Your objective: Write out, from the entries below, exactly the lines that run between the lines holding "AI-ul viitorului" and "GoCon 2026 Festival", inclusive, and stop there.

═══ Data to process ═══

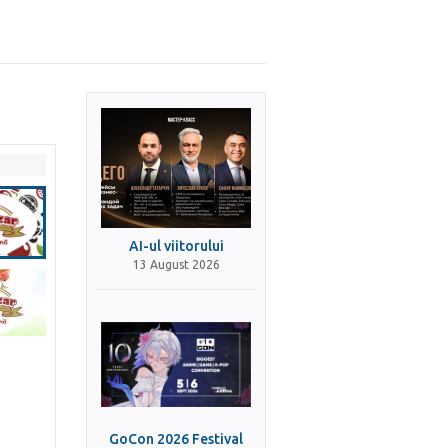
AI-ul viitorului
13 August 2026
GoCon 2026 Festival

═══
═══ Data to process ═══

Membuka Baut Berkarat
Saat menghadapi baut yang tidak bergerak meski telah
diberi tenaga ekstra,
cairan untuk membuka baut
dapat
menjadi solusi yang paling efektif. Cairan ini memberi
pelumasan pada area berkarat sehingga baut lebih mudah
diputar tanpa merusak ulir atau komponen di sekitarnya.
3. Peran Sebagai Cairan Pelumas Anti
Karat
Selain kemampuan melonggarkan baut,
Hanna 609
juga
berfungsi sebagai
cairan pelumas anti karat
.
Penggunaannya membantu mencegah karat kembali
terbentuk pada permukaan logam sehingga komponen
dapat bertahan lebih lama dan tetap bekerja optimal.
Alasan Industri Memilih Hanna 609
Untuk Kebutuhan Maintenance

═══

Answer for this exercise:
AI-ul viitorului
13 August 2026
GoCon 2026 Festival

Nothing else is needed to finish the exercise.